== Segment start ==
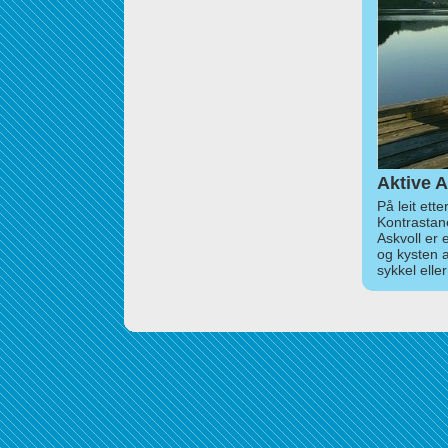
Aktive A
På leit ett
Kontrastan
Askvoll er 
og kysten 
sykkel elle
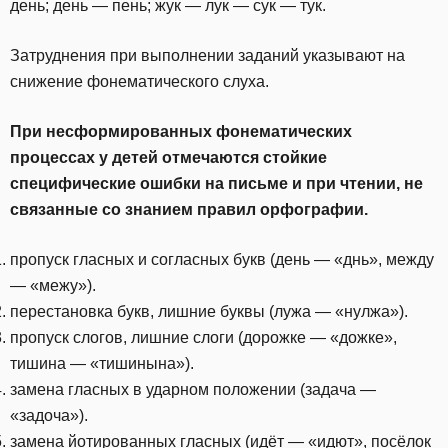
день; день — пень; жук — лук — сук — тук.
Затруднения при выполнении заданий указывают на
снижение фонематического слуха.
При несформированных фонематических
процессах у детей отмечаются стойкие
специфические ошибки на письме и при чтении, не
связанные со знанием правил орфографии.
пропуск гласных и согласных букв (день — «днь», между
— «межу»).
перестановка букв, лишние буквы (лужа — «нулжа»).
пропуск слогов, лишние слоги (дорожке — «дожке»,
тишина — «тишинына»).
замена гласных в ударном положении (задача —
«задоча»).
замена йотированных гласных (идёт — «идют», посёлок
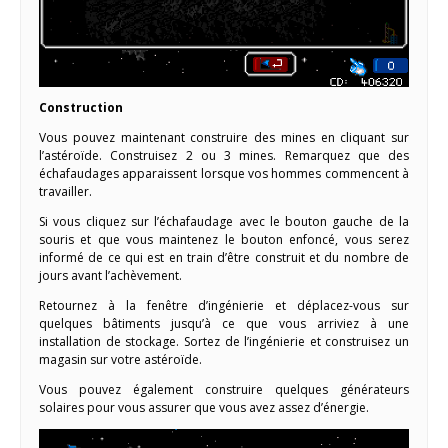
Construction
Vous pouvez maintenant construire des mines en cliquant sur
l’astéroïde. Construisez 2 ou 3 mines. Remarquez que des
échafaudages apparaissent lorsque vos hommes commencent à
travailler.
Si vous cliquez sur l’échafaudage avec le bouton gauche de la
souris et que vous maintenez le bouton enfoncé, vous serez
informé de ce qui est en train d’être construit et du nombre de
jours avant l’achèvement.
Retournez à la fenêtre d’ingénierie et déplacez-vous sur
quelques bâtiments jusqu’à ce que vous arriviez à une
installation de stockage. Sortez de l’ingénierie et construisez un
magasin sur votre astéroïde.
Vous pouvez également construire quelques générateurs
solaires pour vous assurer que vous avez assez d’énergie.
== Segment end ==
== Segment start ==
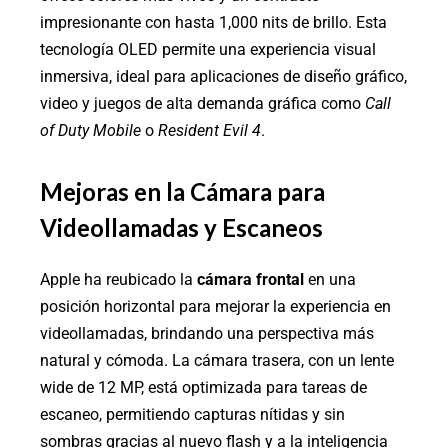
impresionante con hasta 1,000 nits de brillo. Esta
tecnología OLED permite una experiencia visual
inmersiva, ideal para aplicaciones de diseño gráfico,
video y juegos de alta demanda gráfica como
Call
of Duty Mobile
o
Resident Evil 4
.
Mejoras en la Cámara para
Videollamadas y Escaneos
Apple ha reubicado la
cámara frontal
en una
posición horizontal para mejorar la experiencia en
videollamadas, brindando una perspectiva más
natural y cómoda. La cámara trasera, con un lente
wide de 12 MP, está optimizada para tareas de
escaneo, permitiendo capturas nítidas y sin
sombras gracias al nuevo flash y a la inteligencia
== Segment end ==
== Segment start ==
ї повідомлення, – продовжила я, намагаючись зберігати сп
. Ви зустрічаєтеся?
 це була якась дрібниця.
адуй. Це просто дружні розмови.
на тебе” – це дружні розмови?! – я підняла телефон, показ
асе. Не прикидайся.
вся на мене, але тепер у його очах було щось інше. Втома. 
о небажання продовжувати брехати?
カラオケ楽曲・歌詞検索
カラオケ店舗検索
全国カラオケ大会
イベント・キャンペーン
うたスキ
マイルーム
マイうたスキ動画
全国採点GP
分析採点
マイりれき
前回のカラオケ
== Segment end ==
→ Task to carry out:
Across the entries, state how many lines contain "гласных", giving the number only.

→ Solution to the exercise:
3